### Information given
====================

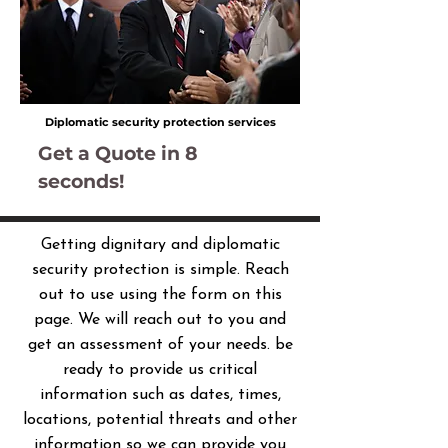
Diplomatic security protection services
Get a Quote in 8
seconds!
Getting dignitary and diplomatic
security protection is simple. Reach
out to use using the form on this
page. We will reach out to you and
get an assessment of your needs. be
ready to provide us critical
information such as dates, times,
locations, potential threats and other
information so we can provide you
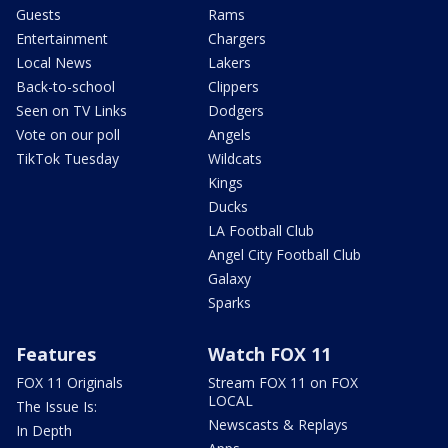
Guests
Rams
Entertainment
Chargers
Local News
Lakers
Back-to-school
Clippers
Seen on TV Links
Dodgers
Vote on our poll
Angels
TikTok Tuesday
Wildcats
Kings
Ducks
LA Football Club
Angel City Football Club
Galaxy
Sparks
Features
Watch FOX 11
FOX 11 Originals
Stream FOX 11 on FOX
LOCAL
The Issue Is:
Newscasts & Replays
In Depth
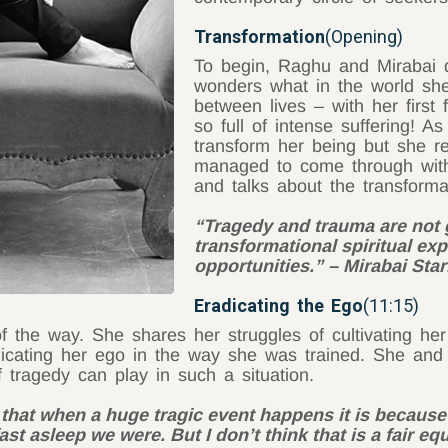
Transformation
(Opening)
To begin, Raghu and Mirabai d
wonders what in the world she 
between lives – with her first
so full of intense suffering! 
transform her being but she re
managed to come through with 
and talks about the transforma
“Tragedy and trauma are not 
transformational spiritual exp
opportunities.” – Mirabai Star
Eradicating the Ego
(11:15)
of the way. She shares her struggles of cultivating her
radicating her ego in the way she was trained. She 
 tragedy can play in such a situation.
 that when a huge tragic event happens it is becaus
st asleep we were. But I don’t think that is a fair eq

====================

Exclude all images and return the listing word for word.

Diplomatic security protection services
Get a Quote in 8
seconds!
Getting dignitary and diplomatic
security protection is simple. Reach
out to use using the form on this
page. We will reach out to you and
get an assessment of your needs. be
ready to provide us critical
information such as dates, times,
locations, potential threats and other
information so we can provide you
Guests
Rams
Entertainment
Chargers
Local News
Lakers
Back-to-school
Clippers
Seen on TV Links
Dodgers
Vote on our poll
Angels
TikTok Tuesday
Wildcats
Kings
Ducks
LA Football Club
Angel City Football Club
Galaxy
Sparks
Features
Watch FOX 11
FOX 11 Originals
Stream FOX 11 on FOX
LOCAL
The Issue Is:
Newscasts & Replays
In Depth
Transformation
(Opening)
To begin, Raghu and Mirabai d
wonders what in the world she 
between lives – with her first
so full of intense suffering! 
transform her being but she re
managed to come through with 
and talks about the transforma
“Tragedy and trauma are not 
transformational spiritual exp
opportunities.” – Mirabai Star
Eradicating the Ego
(11:15)
of the way. She shares her struggles of cultivating her
radicating her ego in the way she was trained. She 
 tragedy can play in such a situation.
 that when a huge tragic event happens it is becaus
st asleep we were. But I don’t think that is a fair eq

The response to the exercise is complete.